Static routing is not really a routing protocol. Static routing is simply the process of manually entering routes into a device’s routing table via a configuration file that is loaded when the routing device starts up. As an alternative, these routes can be entered by a network administrator who configures the routes manually. Since these manually configured routes don’t change after they are configured (unless a human changes them) they are called ‘static’ routes.
Static routing is the simplest form of routing, but it is a manual process.
Use static routing when you have very few devices to configure (<5) and when you know the routes will probably never change.
Static routing also does not handle failures in external networks well because any route that is configured manually must be updated or reconfigured manually to fix or repair any lost connectivity.
Advantages of Static Routing
Static routing has some enormous advantages over dynamic routing. Chief among these advantages is predictability. Because the network administrator computes the routing table in advance, the path a packet takes between two destinations is always known precisely, and can be controlled exactly. With dynamic routing, the path taken depends on which devices and links are functioning, and how the routers have interpreted the updates from other routers.
Additionally, because no dynamic routing protocol is needed, static routing doesn’t impose any overhead on the routers or the network links.

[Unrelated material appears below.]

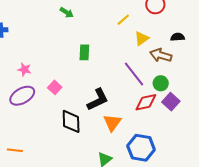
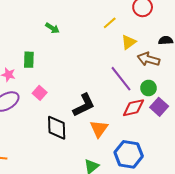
green arrow: (67, 13) -> (52, 28), moved
green rectangle: (84, 52) -> (29, 60), moved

While this overhead may be minimal on an FDDI ring, or even on an Ethernet segment, it could be a significant portion of network bandwidth on a low-speed dial-up link. Consider a network with 200 network segments. Every 30 seconds, as required by the RIP specification, the routers all send an update containing reachability information for all 200 of these segments. With each route taking 16 octets of space, plus a small amount of overhead, the minimum size for an update in this network is over three kilobytes. Each router must therefore send a 3 Kb update on each of its interfaces every 30 seconds. As you can see, for a large network, the bandwidth devoted to routing updates can add up quickly.
Finally, static routing is easy to configure on a small network. The network administrator simply tells each router how to reach every network segment to which it is not directly attached. Consider the network shown in Figure 5-1. This network has three routers connecting five network segments together. Clearly, the only path from Router1 to a host on 172.16.3.0/24 goes through Router2. Likewise, the only path to hosts on subnet 172.16.4.0/24 goes through Router3.

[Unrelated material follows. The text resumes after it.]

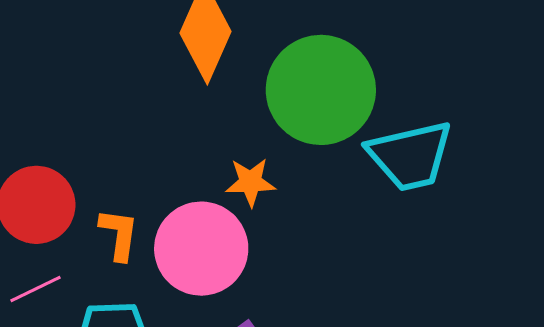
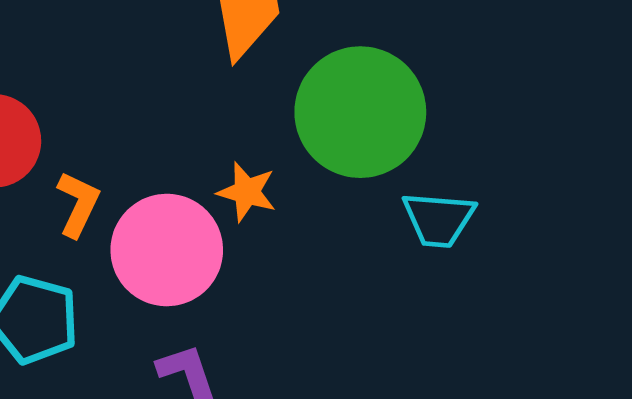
cyan trapezoid: (410, 156) -> (439, 219), size x0.7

A small network using static routing
Here are the relevant fragments of the configurations of these three routers using static routing. Note that each router configuration must contain a static route for the networks attached to the other routers, but not those directly attached to the router itself.

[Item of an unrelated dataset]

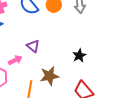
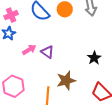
pink arrow: (15, 60) -> (29, 50), moved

Configuration for Router1:
interface ethernet 0
ip address 172.16.1.1 255.255.255.0
interface ethernet 1
ip address 172.16.2.1 255.255.255.0
ip route 172.16.3.0 255.255.255.0 172.16.1.2
ip route 172.16.4.0 255.255.255.0 172.16.1.2
ip route 172.16.5.0 255.255.255.0 172.16.1.2
Configuration for Router2:
interface ethernet 0
ip address 172.16.1.2 255.255.255.0
interface ethernet 1
ip address 172.16.3.1 255.255.255.0
interface ethernet 2
ip address 172.16.5.1 255.255.255.0
ip route 172.16.2.0 255.255.255.0 172.16.1.1
ip route 172.16.4.0 255.255.255.0 172.16.3.2
Configuration for Router3:
interface ethernet 0
ip address 172.16.3.2 255.255.255.0
interface ethernet 1
ip address 172.16.4.1 255.255.255.0
ip route 172.16.1.0 255.255.255.0 172.16.3.1
ip route 172.16.2.0 255.255.255.0 172.16.3.1
ip route 172.16.5.0 255.255.255.0 172.16.3.1
Each configuration starts by giving the router a name, and then defines an IP address and subnet mask for each of the router’s interfaces. For example, on Router2, the second Ethernet interface (ethernet 1) is assigned the IP address 172.16.3.1, and the netmask 255.255.255.0. Similar commands defining addresses and netmasks for local interfaces will appear in all router configurations, regardless of whether a router is participating in a dynamic routing protocol. If the configurations stopped here, each router would have entries in its routing table for the networks attached to its own interfaces, and no others. But the configurations go on to define static routes showing how to reach networks attached to the other routers. Each ip route statement defines a static route to the destination indicated by the network number and mask by way of the router IP address listed. For example, the first ip route statement in Router3’s configuration defines a route to 172.16.1.0, with a mask of 255.255.255.0 (172.16.1.0/24) via the router at 172.16.3.1. The static routes, together with the the local interfaces, let each router populate its routing table with information about each destination and the next hop to reach it.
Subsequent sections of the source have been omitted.